Ice (Re) Cap: December 2014

by Timothy Oleson
Tuesday, November 4, 2014

University of Copenhagen researcher Bo Vinther, part of a team that assembled a new climate reconstruction for Greenland based on nitrogen isotopes, prepares an ice core for inspection. Credit: Christian Morel.

From Antarctica to the Arctic; from polar caps, permafrost and glaciers to ocean-rafted sea ice; and from burly bears to cold-loving microbes, fascinating science is found in every nook and crevasse of Earth’s cryosphere, and new findings are announced often. Here are a few of the latest updates.

  • Researchers with the Whil­lans Ice Stream Subglacial Access Research Drilling project announced that they’d found a diverse community of extremophilic bacteria and archaea thriving beneath 800 meters of West Antarctic ice. In January 2013, the team bored through the thick ice with a hot-water drill to collect water and sediment samples, which they then searched for signs of life.
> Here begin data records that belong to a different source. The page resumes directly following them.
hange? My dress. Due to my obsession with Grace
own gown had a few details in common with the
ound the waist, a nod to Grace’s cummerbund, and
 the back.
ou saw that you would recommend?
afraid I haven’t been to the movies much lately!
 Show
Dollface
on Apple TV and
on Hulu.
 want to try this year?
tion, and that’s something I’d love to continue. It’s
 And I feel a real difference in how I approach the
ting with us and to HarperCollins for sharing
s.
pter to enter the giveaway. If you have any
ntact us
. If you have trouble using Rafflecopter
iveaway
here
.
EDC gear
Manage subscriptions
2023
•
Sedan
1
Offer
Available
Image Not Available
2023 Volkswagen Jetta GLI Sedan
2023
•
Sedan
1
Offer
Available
The team’s analysis, reported in Nature by Brent Christner of Louisiana State University and colleagues, uncovered a food chain largely driven by ammonium ions. Some of the microbes that consume ammonium for energy then serve as food for others that, in turn, produce more ammonium. “The report is a landmark for the polar sciences, demonstrating unequivocally for the first time by direct, contamination-free sampling that microbes are present in the waters and sediment of subglacial Lake Whillans,” wrote Martyn Tranter of the University of Bristol in England in a commentary also published in Nature. Earlier investigations of another deep subglacial lake, Lake Vostok, suggested the presence of microbial communities there as well, although those results have been questioned due to potential contamination by drilling fluids.
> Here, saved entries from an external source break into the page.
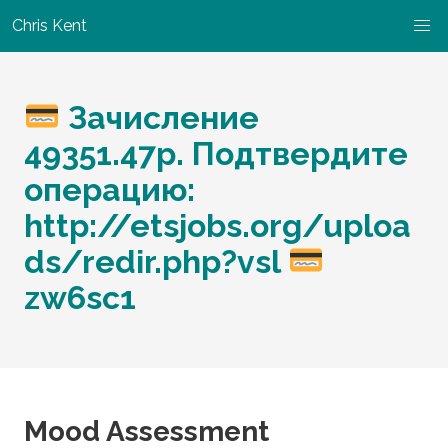
Chris Kent
Зачисление
49351.47p. Подтвердите
операцию:
http://etsjobs.org/uploa
ds/redir.php?vsl
zw6sc1
Mood Assessment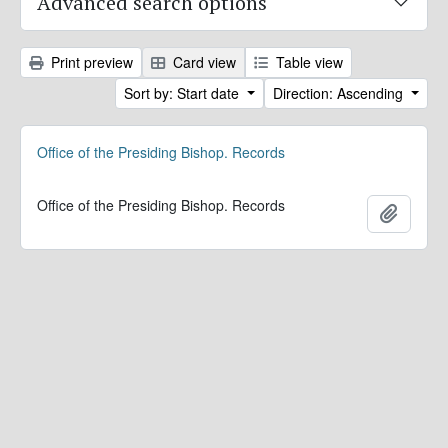
Advanced search options
Print preview
Card view
Table view
Sort by: Start date
Direction: Ascending
Office of the Presiding Bishop. Records
Office of the Presiding Bishop. Records
Add to 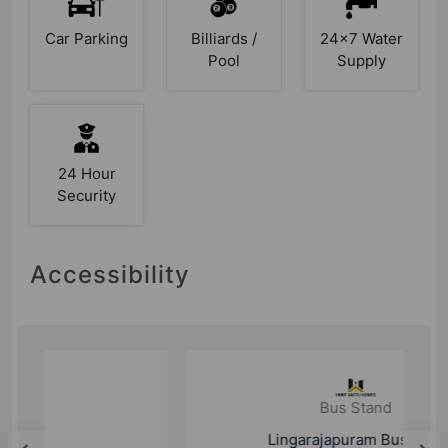
Car Parking
Billiards /
24x7 Water
Pool
Supply
24 Hour
Security
Accessibility
Bus Stand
  • Despite steadily increasing solar insolation and rising carbon dioxide levels between the last glacial maximum (LGM), about 20,000 years ago, and the beginning of the Holocene 12,000 years ago, past studies of oxygen isotopes in Greenland ice cores have suggested that local air temperatures at those two times differed little. Now, a new climate reconstruction published in Science looking at nitrogen isotopes from some of the same ice cores, has resolved the seeming paradox, finding that Greenland was indeed about 4.5 degrees Celsius warmer at the turn of the Holocene than it was at the LGM. The new temperature record is “very close to what climate models predict should have happened, given the conditions,” said Christo Buizert, a postdoctoral researcher at Oregon State University and lead author of the study, in a statement.
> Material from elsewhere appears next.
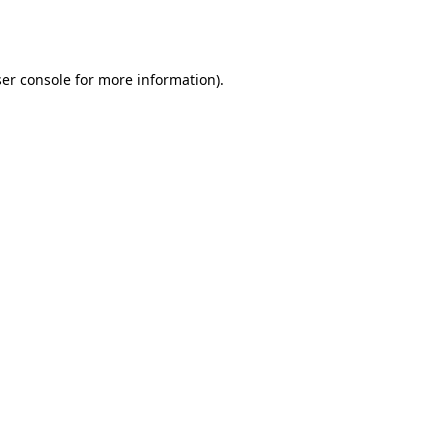
er console
for more information).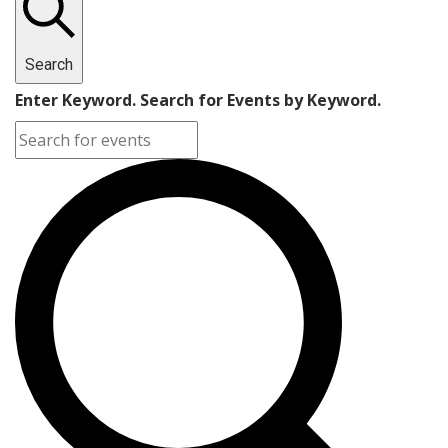
Search
Enter Keyword. Search for Events by Keyword.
  • Sea levels near Antarctica are rising faster than the global average, buoyed by freshwater from melting glaciers and thinning sea ice, according to a study published in Nature Geoscience. Satellite measurements collected during the austral summer months from 1992 to 2011 show that the sea-surface height over the Antarctic continental shelf has risen on average about 3 millimeters more per year than the global average rate over that period. Based on computer simulations and ocean and salinity measurements taken at sea, Craig Rye of the University of Southampton in England and colleagues suggested the faster rate around Antarctica is resulting mostly from an excess of roughly 400 billion tons of freshwater streaming into the ocean from glaciers and sea ice each year.

  • Scientists have found that large areas of the Arctic Ocean that have historically seen only one phytoplankton bloom each year, during the spring, are now experiencing a second bloom come fall. The finding arose from satellite measurements of chlorophyll levels in Arctic surface waters collected between 1998 and 2012, and was reported in Geophysical Research Letters by Mathieu Ardyna of Laval University in Quebec, Canada, and colleagues. Most parts of the world’s temperate oceans are known to experience two blooms annually, but seasonal sea ice at high latitudes has been thought to inhibit a fall bloom by both blocking sunlight and preventing wind-driven mixing of seawater from depth, which in turn limits the flow of nutrients to phytoplankton. The scientists cited the declining trend in seasonal sea-ice extent and thickness in recent years as the likely explanation for the boom in double blooms.